En esta entrada del blog, como logopedas, queremos dejar clara la respuesta ante este tipo de situaciones haciendo un breve recorrido sobre las etapas que suelen recorrer los niños para la adquisición de la lengua materna.

En el periodo de entre 0 hasta los 3 años, los niños son capaces de manipular un sistema de comunicación complejo. Esta capacidad se ve reflejada gracias a la plasticidad cerebral y el proceso de maduración del sistema nervioso, el desarrollo cognoscitivo y el desarrollo socio emocional.

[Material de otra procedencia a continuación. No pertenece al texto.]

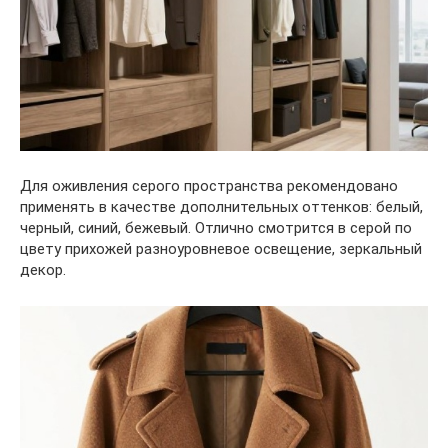
Для оживления серого пространства рекомендовано
применять в качестве дополнительных оттенков: белый,
черный, синий, бежевый. Отлично смотрится в серой по
цвету прихожей разноуровневое освещение, зеркальный
декор.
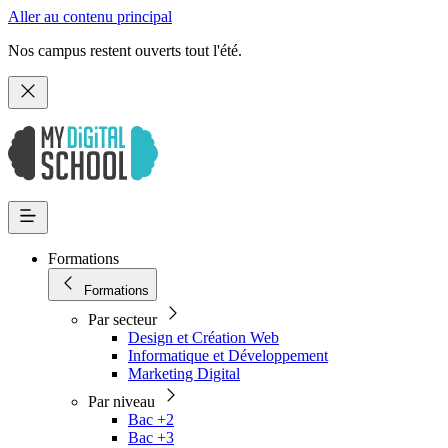
Aller au contenu principal
Nos campus restent ouverts tout l'été.
Formations
Formations
Par secteur
Design et Création Web
Informatique et Développement
Marketing Digital
Par niveau
Bac +2
Bac +3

Las etapas en las que se divide la adquisición del lenguaje son las siguientes, desde el punto de vista cronológico, por tanto es orientativo y flexivo:

  • ETAPA PRELINGÜISTICA (0 – 10 meses): Los objetivos de esta etapa son aprender a utilizar los aparatos de fonación y audición, y la supervivencia en el medio. Esta etapa a su vez se divide en 2 subetapas:
    • Prebalbuceo (0 – 2 meses): Aparecen las vocalizaciones reflejas (llanto) y gorjeo. Aquí ya comienza el proceso comunicativo. El bebé comienza a reconocer voces de su entorno más cercano, responde con sonrisas, hace llamadas de atención mediante sonidos…
    • Balbuceo (3 – 10 meses): Esta etapa se divide en 2 apartados:
      • Juego Vocal (3 – 6 meses): comienzan a emitir emisiones voluntarias o intencionales (los gritos) en relación al sonido que quieren emitir con el fin de manifestar su estado de ánimo o alguna necesidad. También aparecen las muestras de gestos cuando algo les gusta, tienen curiosidad por el mundo que les rodea y tienen necesidad de explorarlo. La aparición de estos comportamientos afirma el desarrollo de las facultades receptoras.
      • Balbuceo reduplicativo/ Imitación de sonidos (6 – 9/10 meses): Empiezan a suceder un número considerable de sonidos vocálicos, exclamaciones, sílabas aisladas y manifestaciones no lingüísticas. Aparecen los grupos repetitivos o secuencias iterativas que son emisiones de sonidos mediante redoblamiento de sílabas con diferentes funciones como son la expresiva, apelativa e imitación. En esta etapa cobra mucha importancia el contexto comunicativo del niño ya que da comienzo el manifiesto de propósitos o intenciones comunicativas, dando lugar a la constitución del signo lingüístico (cuando el niño reconoce una emisión fónica con un significado emitido por un adulto y lo relaciona claramente con un significado concreto con el apoyo de un dibujo u objeto creando la relación significante-significado).
  • ETAPA LINGÜÍSTICA (10 – 14 meses): Se caracteriza por el uso del lenguaje con intenciones comunicativas, adquisición de sus elementos y la forma de combinarlos para que tengan un significado y una función. Está formada por dos fases:
    • Constitución del signo lingüístico con carácter oral (10 – 12 meses): El niño descubre la función significativa de la emisión fónica y la asociación a un contenido o significado. Entiende rutinas verbales y aparece la anticipación gestual ante determinados juegos.
    • Evolución del signo hacia la palabra (13 – 14 meses): Hay un aumento de significantes en el sistema comunicativo. Estos, a su vez, aumentan el número de silabas y sus combinaciones, y además se van acercando al léxico del adulto progresivamente. El niño hace frases de una sola palabra, sigue órdenes verbales y amplía su vocabulario.

 

Entre los 3 y 6 años, el niño debe ser capaz de responder ante su nombre, comprender órdenes complejas, desarrollar una sintaxis coherente, aumentar su vocabulario, hacer preguntas como ¿qué?, ¿por qué?; desarrollar una capacidad de compresión y expresión oral complejas y afianzar todo lo adquirido desde el primer mes hasta ahora.

En definitiva, la necesidad de comunicar aparece desde el primer mes de vida de una persona. Esta necesidad unida al bombardeo de estímulos externos que recibe hace que sea posible la adquisición y desarrollo del lenguaje. Por lo general, todos los niños son capaces de desarrollar esas capacidades, pero si aparece algún signo de alerta durante las etapas anteriormente nombradas, lo esencial es acudir a un logopeda para resolver dudas y actuar lo antes posible para minimizar los futuros inconvenientes que pueda tener el niño en su desarrollo lingüístico.